- EXCERPTED RECORDS:
※ ※ ※

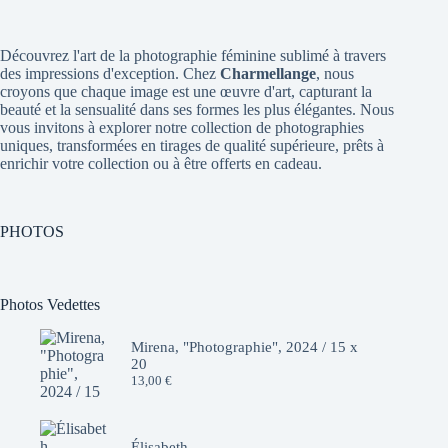
Découvrez l'art de la photographie féminine sublimé à travers
des impressions d'exception. Chez
Charmellange
, nous
croyons que chaque image est une œuvre d'art, capturant la
beauté et la sensualité dans ses formes les plus élégantes. Nous
vous invitons à explorer notre collection de photographies
uniques, transformées en tirages de qualité supérieure, prêts à
enrichir votre collection ou à être offerts en cadeau.
PHOTOS
Photos Vedettes
Mirena, "Photographie", 2024 / 15 x
20
13,00
€
Élisabeth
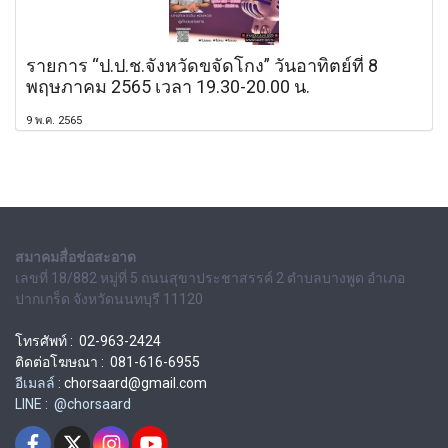
รายการ “ป.ป.ช.จังหวัดขจัดโกง” วันอาทิตย์ที่ 8
พฤษภาคม 2565 เวลา 19.30-20.00 น.
9 พ.ค. 2565
สมาคมสื่อช่อสะอาด
เลขที่ 18/882 หมู่ที่ 5 ถนนสุขาประชาสรรค์ 2 ตำบลบางพูด อำเภอ
ปากเกร็ด จังหวัดนนทบุรี 11120
โทรศัพท์ : 02-963-2424
ติดต่อโฆษณา : 081-616-6955
อีเมลล์ :
chorsaard@gmail.com
LINE : @chorsaard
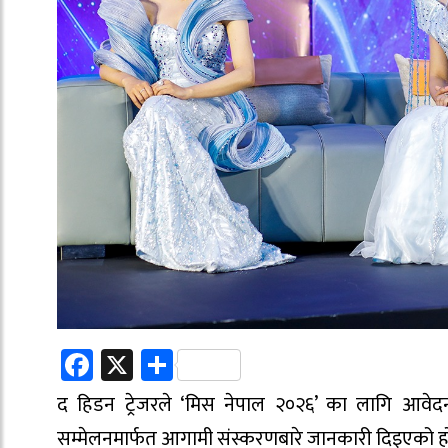
Facebook
X
Share
द हिडन ट्रेजरले ‘मिस नेपाल २०२६’ का लागि आवेद
सम्मेलनमार्फत आगामी संस्करणबारे जानकारी दिइएको ह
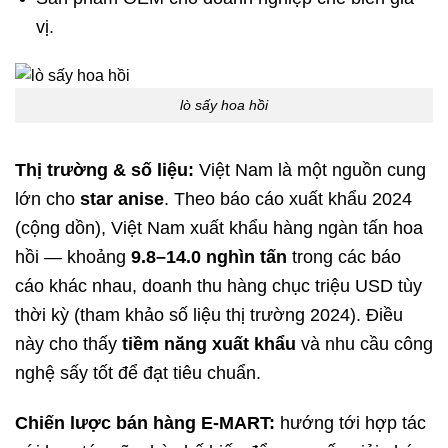
vị.
lò sấy hoa hồi
Thị trường & số liệu:
Việt Nam là một nguồn cung
lớn cho
star anise
. Theo báo cáo xuất khẩu 2024
(cộng dồn), Việt Nam xuất khẩu hàng ngàn tấn hoa
hồi — khoảng
9.8–14.0 nghìn tấn
trong các báo
cáo khác nhau, doanh thu hàng chục triệu USD tùy
thời kỳ (tham khảo số liệu thị trường 2024). Điều
này cho thấy
tiềm năng xuất khẩu
và nhu cầu công
nghệ sấy tốt để đạt tiêu chuẩn.
Chiến lược bán hàng E-MART:
hướng tới hợp tác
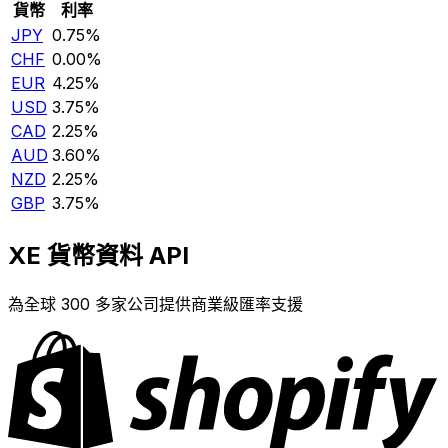
貨幣
利率
JPY
0.75%
CHF
0.00%
EUR
4.25%
USD
3.75%
CAD
2.25%
AUD
3.60%
NZD
2.25%
GBP
3.75%
XE 貨幣資料 API
為全球 300 多家公司提供商業級匯率支援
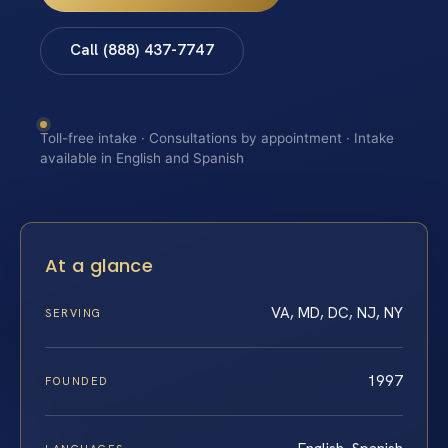
Call (888) 437-7747
Toll-free intake · Consultations by appointment · Intake
available in English and Spanish
At a glance
VA, MD, DC, NJ, NY
SERVING
1997
FOUNDED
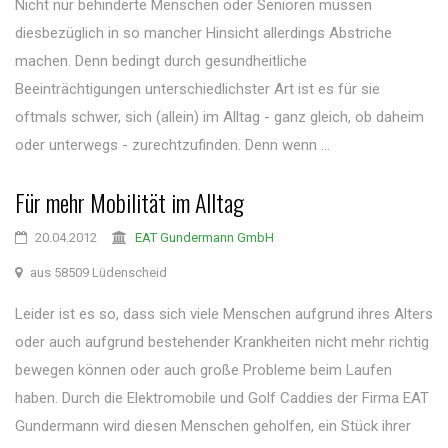
Nicht nur behinderte Menschen oder Senioren müssen
diesbezüglich in so mancher Hinsicht allerdings Abstriche
machen. Denn bedingt durch gesundheitliche
Beeinträchtigungen unterschiedlichster Art ist es für sie
oftmals schwer, sich (allein) im Alltag - ganz gleich, ob daheim
oder unterwegs - zurechtzufinden. Denn wenn ...
Für mehr Mobilität im Alltag
20.04.2012
EAT Gundermann GmbH
aus 58509 Lüdenscheid
Leider ist es so, dass sich viele Menschen aufgrund ihres Alters
oder auch aufgrund bestehender Krankheiten nicht mehr richtig
bewegen können oder auch große Probleme beim Laufen
haben. Durch die Elektromobile und Golf Caddies der Firma EAT
Gundermann wird diesen Menschen geholfen, ein Stück ihrer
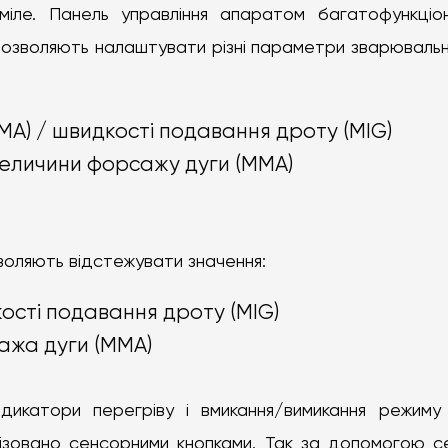
уміле. Панель управління апаратом багатофункці
дозволяють налаштувати різні параметри зварювальн
A) / швидкості подавання дроту (MIG)
величини форсажу дуги (MMA)
воляють відстежувати значення:
ості подавання дроту (MIG)
ажа дуги (MMA)
дикатори перегріву і вмикання/вимикання режиму
нізовано сенсорними кнопками. Так за допомогою 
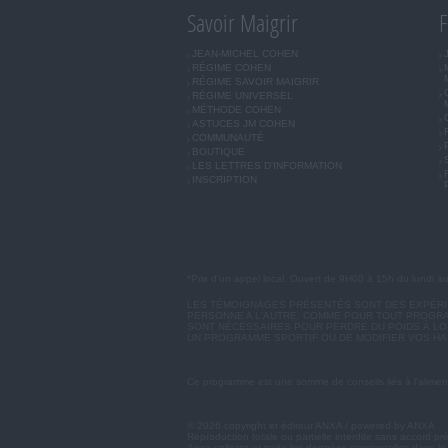
Savoir Maigrir
F
JEAN-MICHEL COHEN
RÉGIME COHEN
RÉGIME SAVOIR MAIGRIR
RÉGIME UNIVERSEL
MÉTHODE COHEN
ASTUCES JM COHEN
COMMUNAUTÉ
BOUTIQUE
LES LETTRES D'INFORMATION
INSCRIPTION
*Prix d'un appel local. Ouvert de 9H00 à 15h du lundi a
LES TÉMOIGNAGES PRÉSENTÉS SONT DES EXPÉRIEN
PERSONNE A L'AUTRE. COMME POUR TOUT PROGRA
SONT NÉCESSAIRES POUR PERDRE DU POIDS À LON
UN PROGRAMME SPORTIF OU DE MODIFIER VOS HA
Ce programme est une somme de conseils liés à l'aliment
© 2026 copyright et éditeur ANXA / powered by ANXA
Reproduction totale ou partielle interdite sans accord pr
Anxa collecte et traite les données personnelles dans le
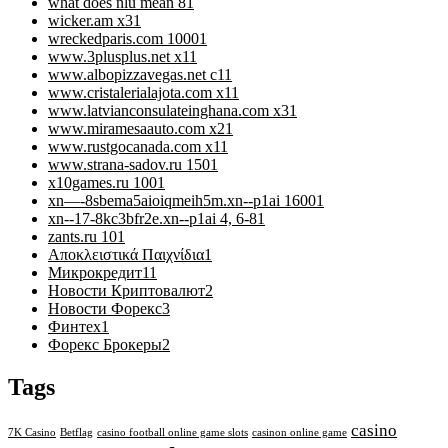
what does nlu mean 8
1
wicker.am x3
1
wreckedparis.com 1000
1
www.3plusplus.net x1
1
www.albopizzavegas.net c1
1
www.cristalerialajota.com x1
1
www.latvianconsulateinghana.com x3
1
www.miramesaauto.com x2
1
www.rustgocanada.com x1
1
www.strana-sadov.ru 150
1
x10games.ru 100
1
xn—-8sbema5aioiqmeih5m.xn--p1ai 1600
1
xn--17-8kc3bfr2e.xn--p1ai 4, 6-8
1
zants.ru 10
1
Αποκλειστικά Παιχνίδια
1
Микрокредит
11
Новости Криптовалют
2
Новости Форекс
3
Финтех
1
Форекс Брокеры
2
Tags
casino
7K Casino
Betflag
casino football online game slots
casinon online game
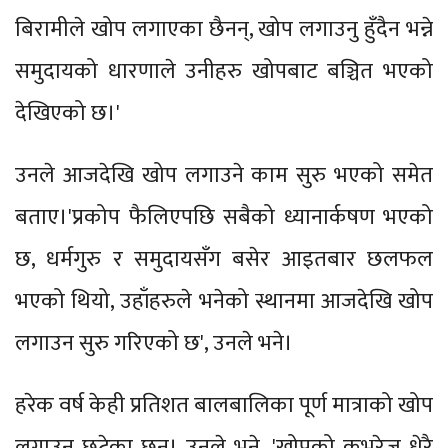
बिरामीले खोप लगाएका छैनन्, खोप लगाउनु हुँदैन भन्ने
समुदायको धारणाले उनीहरु खोपबाट बञ्चित भएको
देखिएको छ।'
उनले आजदेखि खोप लगाउने काम सुरु भएको समेत
बताए।'प्रकोप फैलिएपछि सबैको ध्यानार्कषण भएको
छ, धर्मगुरु र समुदायसँग बसेर आइतबार छलफल
भएको थियो, उहाँहरुले भनेको स्थानमा आजदेखि खोप
लगाउन सुरु गरिएको छ', उनले भने।
हरेक वर्ष केही प्रतिशत बालबालिका पूर्ण मात्राको खोप
लगाउन छुटेका छन्। उनले भने, 'खोपको कभरेज धेरै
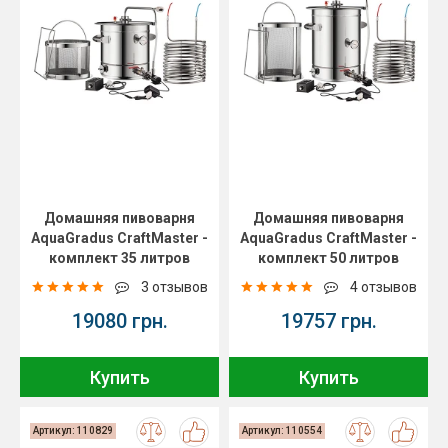
Домашняя пивоварня
Домашняя пивоварня
AquaGradus CraftMaster -
AquaGradus CraftMaster -
комплект 35 литров
комплект 50 литров
3 отзывов
4 отзывов
19080 грн.
19757 грн.
Купить
Купить
Артикул: 110829
Артикул: 110554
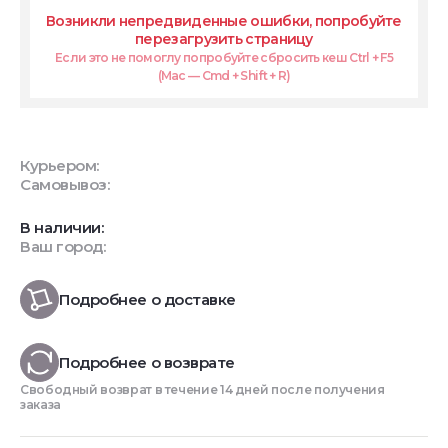
Возникли непредвиденные ошибки, попробуйте
перезагрузить страницу
Если это не помоглу попробуйте сбросить кеш Ctrl + F5
(Mac — Cmd + Shift + R)
Курьером:
Самовывоз:
В наличии:
Ваш город:
Подробнее о доставке
Подробнее о возврате
Свободный возврат в течение 14 дней после получения
заказа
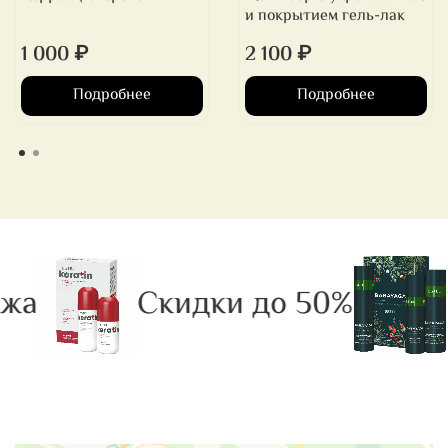
и покрытием гель-лак
1 000 ₽
2 100 ₽
Подробнее
Подробнее
жа
Скидки до 50%
Р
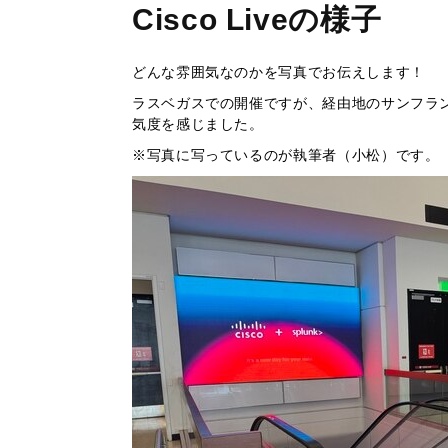
Cisco Liveの様子
どんな雰囲気なのかを写真でお伝えします！
ラスベガスでの開催ですが、経由地のサンフランシス
気度を感じました。
※写真に写っているのが執筆者（小松）です。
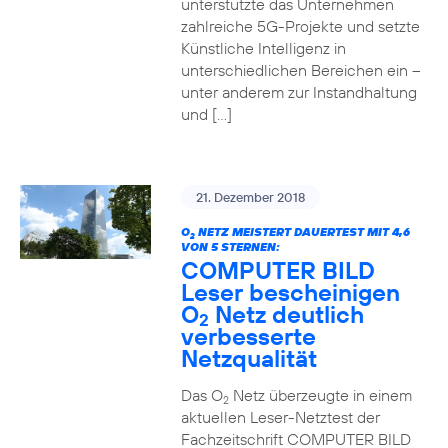
unterstützte das Unternehmen
zahlreiche 5G-Projekte und setzte
Künstliche Intelligenz in
unterschiedlichen Bereichen ein –
unter anderem zur Instandhaltung
und […]
21. Dezember 2018
O
NETZ MEISTERT DAUERTEST MIT 4,6
2
VON 5 STERNEN:
COMPUTER BILD
Leser bescheinigen
O
Netz deutlich
2
verbesserte
Netzqualität
Das O
Netz überzeugte in einem
2
aktuellen Leser-Netztest der
Fachzeitschrift COMPUTER BILD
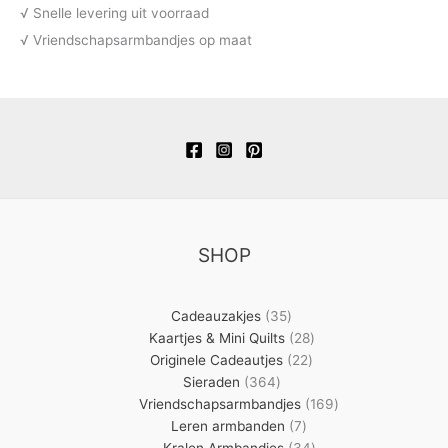
√ Snelle levering uit voorraad
√ Vriendschapsarmbandjes op maat
SHOP
35
Cadeauzakjes
35
producten
28
Kaartjes & Mini Quilts
28
22
producten
Originele Cadeautjes
22
364
producten
Sieraden
364
producten
169
Vriendschapsarmbandjes
169
7
producten
Leren armbanden
7
producten
34
Kralen Armbandjes
34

※ ※ ※

- PROBLEM STATEMENT:
Search the records above for the string "дуги". Copy every line that contains it.

- RESPONSE BELOW:
величини форсажу дуги (MMA)
ажа дуги (MMA)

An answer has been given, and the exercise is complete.